What does 'inline' mean?

Johannes Pfau nospam at example.com
Sat Jun 13 11:31:56 UTC 2020


Am Sat, 13 Jun 2020 01:33:34 -0700 schrieb Walter Bright:

> On 6/12/2020 9:08 PM, Manu wrote:
>>     If the di file is mentioned on the command line to the compiler
>> 
>> It's not, that's literally the point of a .di file.
> 
> No, it isn't. A .di file is more of a convention than a feature. It's a
> module and does not get special treatment by the compiler.
> 
>>     , yes (1)
>>     instance of it appears in the executable. Otherwise, (0) instances
>>     of it appear in the executable. There are never 2 or more instances
>>     in the executable.
>> 
>> Exactly. And this is not a useful design.
> 
> I hate to say it, but these sorts of replies are completely useless to
> resolving your issues. You omitted the *why*.
> 
> Why can't you put it on the command line?
> 


a.di:
void foo() {}

b.d:
import a;

c.d:
import a;
void main() {foo();}


dmd -c b.d
dmd -c c.d
dmd b.o c.o => undefined reference to `_D1a3fooFZv'

dmd -c a.di b.d -ofb.o
dmd -c a.di c.d -ofc.o
dmd b.o c.o => undefined reference to `_D1a3fooFZv'

mv a.di a.d
dmd -c a.d b.d -ofb.o
dmd -c a.d c.d -ofc.o
dmd b.o c.o => multiple definition of `_D1a12__ModuleInfoZ'

dmd -c a.d b.d -ofb.o -betterC
dmd -c a.d c.d -ofc.o -betterC
dmd b.o c.o => OK

BTW: If you do dmd -c a.di you get no object file output.

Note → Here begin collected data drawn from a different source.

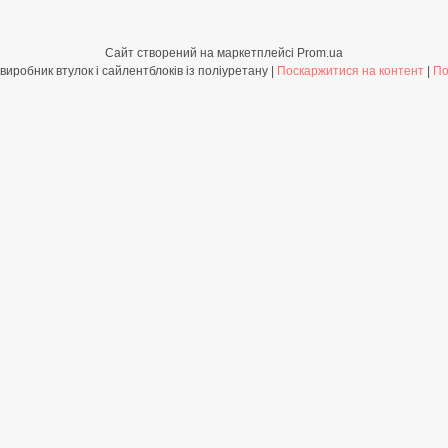
Сайт створений на маркетплейсі
Prom.ua
Shop-PolyBush.com.ua - виробник втулок і сайлентблоків із поліуретану |
Поскаржитися на контент
|
По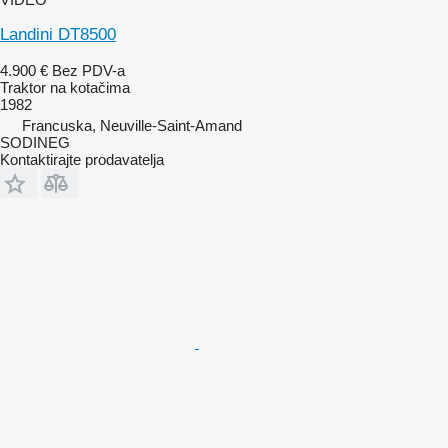
Landini DT8500
4.900 €
Bez PDV-a
Traktor na kotačima
1982
Francuska, Neuville-Saint-Amand
SODINEG
Kontaktirajte prodavatelja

So .di files 
are treated differently


I think it's interesting that DMD seems to emit some (all?) normal 
functions as weak. Not sure if LDC and GDC do the same thing. Would also 
be interesting to see how all this interacts with staic & shared 
libraries, though I'm optimistic that it just works.




So basically all that's missing for Manu's inline case would be to emit 
pragma(inlne) functions from non-root modules. Probably a 1-line change.